A major shift enabling that future is the move from static dashboards to natural language interfaces. “The way that we have interacted with data and analytics has been either through UIs or APIs or bulk data transfers, but that’s very limiting,” Gromowski said. “With natural language, it completely opens up the realm of possibilities.”

That shift, while powerful, introduces new complexity behind the scenes. “When you’re a company like Cotality that has 16 petabytes of data, five and a half billion records . . . that’s a massive amount of data,” she said. “You have so many domains . . . hazard . . . geospatial aspects . . . I have to traverse all of that data and bring that back into a high-quality response.”

To address the challenge of understanding massive amounts of data, Cotality is investing in deeper infrastructure. “All the capabilities around interpreting the question with the semantic layer, building out knowledge graphs and how the data talks to each other and the relationships there and then, how to build queries at scale to traverse all of those different data assets,” she said.

At the same time, adoption depends on delivering that complexity in a way that feels simple to end users. “We are all about meeting the market where they are,” Gromowski said. “Whether that’s bulk data… cloud marketplaces… API… or UIs.”

The user-first approach is now evolving toward AI-native delivery. “We’re moving now to AI-ready data and MCP servers . . . companion files that you deliver along with bulk data that give the instructions . . . through natural language,” she explained. “Ultimately, this opens up the space for, you know, agent to agent.”

As capabilities expand, however, trust becomes the limiting factor. Gromowski highlighted how quickly sentiment can shift. “The question around trust in AI in the home buying process went from one in three people, so 33% said yeah, I would trust AI in the home buying process, to 16%, so it was cut in half in less than a year,” she noted.

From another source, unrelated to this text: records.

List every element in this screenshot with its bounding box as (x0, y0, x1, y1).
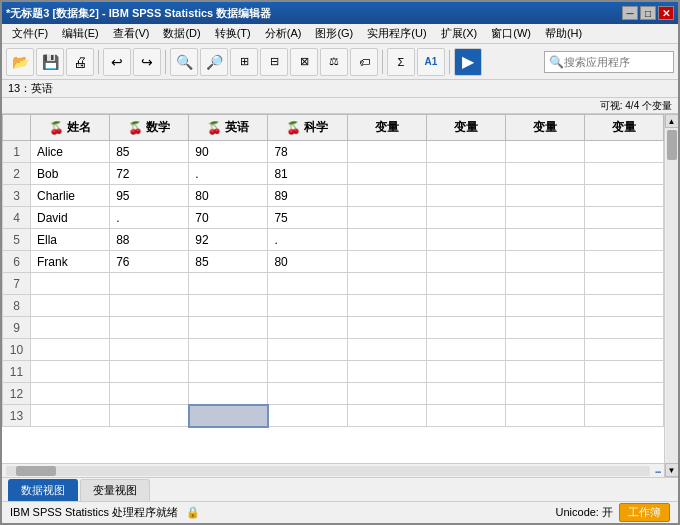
cell-english[interactable]: 90 (189, 141, 268, 163)
cell-var4[interactable] (584, 405, 663, 427)
cell-math[interactable] (110, 383, 189, 405)
menu-transform[interactable]: 转换(T) (209, 24, 257, 43)
cell-var3[interactable] (505, 273, 584, 295)
cell-var4[interactable] (584, 339, 663, 361)
col-header-var2[interactable]: 变量 (426, 115, 505, 141)
cell-name[interactable] (31, 339, 110, 361)
tab-data-view[interactable]: 数据视图 (8, 479, 78, 501)
col-header-english[interactable]: 🍒 英语 (189, 115, 268, 141)
cell-var1[interactable] (347, 383, 426, 405)
menu-edit[interactable]: 编辑(E) (56, 24, 105, 43)
menu-graphs[interactable]: 图形(G) (309, 24, 359, 43)
cell-name[interactable] (31, 383, 110, 405)
minimize-button[interactable]: ─ (622, 6, 638, 20)
cell-var3[interactable] (505, 339, 584, 361)
cell-math[interactable]: 88 (110, 229, 189, 251)
cell-var3[interactable] (505, 361, 584, 383)
search-input[interactable] (564, 56, 669, 68)
cell-var1[interactable] (347, 339, 426, 361)
cell-math[interactable] (110, 317, 189, 339)
cell-math[interactable]: 85 (110, 141, 189, 163)
redo-button[interactable]: ↪ (133, 48, 161, 76)
col-header-var4[interactable]: 变量 (584, 115, 663, 141)
cell-name[interactable]: Frank (31, 251, 110, 273)
cell-science[interactable]: . (268, 229, 347, 251)
use-sets-button[interactable]: Σ (387, 48, 415, 76)
scroll-down-button[interactable]: ▼ (665, 463, 679, 477)
cell-var1[interactable] (347, 273, 426, 295)
col-header-var3[interactable]: 变量 (505, 115, 584, 141)
insert-cases-button[interactable]: ⊞ (230, 48, 258, 76)
work-button[interactable]: 工作簿 (619, 503, 670, 522)
cell-name[interactable] (31, 295, 110, 317)
cell-science[interactable] (268, 317, 347, 339)
cell-var3[interactable] (505, 185, 584, 207)
cell-var4[interactable] (584, 163, 663, 185)
cell-english[interactable] (189, 383, 268, 405)
cell-science[interactable] (268, 295, 347, 317)
cell-math[interactable] (110, 405, 189, 427)
cell-english[interactable] (189, 317, 268, 339)
menu-file[interactable]: 文件(F) (6, 24, 54, 43)
cell-name[interactable] (31, 405, 110, 427)
open-button[interactable]: 📂 (6, 48, 34, 76)
cell-english[interactable]: 70 (189, 207, 268, 229)
menu-data[interactable]: 数据(D) (157, 24, 206, 43)
cell-var3[interactable] (505, 207, 584, 229)
menu-extensions[interactable]: 扩展(X) (435, 24, 484, 43)
cell-english[interactable]: . (189, 163, 268, 185)
cell-var3[interactable] (505, 405, 584, 427)
col-header-var1[interactable]: 变量 (347, 115, 426, 141)
save-button[interactable]: 💾 (36, 48, 64, 76)
col-header-name[interactable]: 🍒 姓名 (31, 115, 110, 141)
cell-var4[interactable] (584, 207, 663, 229)
cell-var4[interactable] (584, 361, 663, 383)
cell-english[interactable]: 80 (189, 185, 268, 207)
search-box[interactable]: 🔍 (544, 51, 674, 73)
cell-science[interactable] (268, 273, 347, 295)
cell-var4[interactable] (584, 185, 663, 207)
cell-var3[interactable] (505, 295, 584, 317)
cell-var1[interactable] (347, 317, 426, 339)
split-button[interactable]: ⊠ (290, 48, 318, 76)
close-button[interactable]: ✕ (658, 6, 674, 20)
cell-var4[interactable] (584, 229, 663, 251)
scroll-up-button[interactable]: ▲ (665, 114, 679, 128)
menu-utilities[interactable]: 实用程序(U) (361, 24, 432, 43)
cell-science[interactable]: 89 (268, 185, 347, 207)
cell-var3[interactable] (505, 163, 584, 185)
cell-var2[interactable] (426, 383, 505, 405)
cell-var2[interactable] (426, 251, 505, 273)
h-scroll-track[interactable] (6, 466, 650, 476)
cell-math[interactable]: 72 (110, 163, 189, 185)
cell-science[interactable]: 75 (268, 207, 347, 229)
cell-var2[interactable] (426, 361, 505, 383)
cell-science[interactable] (268, 339, 347, 361)
cell-var3[interactable] (505, 141, 584, 163)
cell-name[interactable]: Alice (31, 141, 110, 163)
cell-english[interactable] (189, 361, 268, 383)
col-header-math[interactable]: 🍒 数学 (110, 115, 189, 141)
cell-science[interactable]: 78 (268, 141, 347, 163)
cell-var4[interactable] (584, 295, 663, 317)
find-button[interactable]: 🔎 (200, 48, 228, 76)
cell-name[interactable] (31, 361, 110, 383)
cell-var3[interactable] (505, 251, 584, 273)
cell-name[interactable] (31, 317, 110, 339)
cell-var1[interactable] (347, 207, 426, 229)
cell-var1[interactable] (347, 163, 426, 185)
cell-var2[interactable] (426, 185, 505, 207)
menu-view[interactable]: 查看(V) (107, 24, 156, 43)
cell-var1[interactable] (347, 141, 426, 163)
insert-var-button[interactable]: ⊟ (260, 48, 288, 76)
run-button[interactable]: ▶ (454, 48, 482, 76)
cell-var4[interactable] (584, 141, 663, 163)
maximize-button[interactable]: □ (640, 6, 656, 20)
cell-var3[interactable] (505, 383, 584, 405)
cell-var1[interactable] (347, 229, 426, 251)
cell-science[interactable] (268, 405, 347, 427)
cell-var1[interactable] (347, 251, 426, 273)
cell-english[interactable] (189, 273, 268, 295)
print-button[interactable]: 🖨 (66, 48, 94, 76)
v-scroll-thumb[interactable] (667, 130, 677, 160)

That shift reflects growing awareness of AI’s power. “People are coming to the realization at scale here that AI is powerful . . . so what does that mean in the home buying process?” she said. “It’s a big financial transaction for the end consumer. It’s an emotional transaction . . .  [the consumer] wants to know more about what that AI has advised.”

Because of that, transparency is no longer optional, but foundational to adoption. “It’s really important that the consumer is part of the journey, that we’re listening to the consumer and able to provide a level of transparency and quality to ensure that the adoption is there.”

Rather than replacing humans, AI should remove friction. “Let people do what they do best, which is engage with people,” Gromowski said. “Filling out paperwork, analyzing documents . . . that all puts friction points on people . . . if the AI just starts tackling administrative work, then that really frees up people . . . and builds trust.”

At the core of that vision is governance. “Responsible AI is king in my world,” she said. “Transparency in terms of being able to trace every step that an agent or AI is doing . . . what data is it tapping into . . . what’s the reasoning… and how it came to that.”

That includes rigorous oversight. “We have a whole AI Governance Committee . . . legal. . .  compliance . . .  monitoring . . . ensuring we’re compliant,” Gromowski explained. “Ensuring that every single one of your models are in a known state . . .  that gives that stamp of trust.”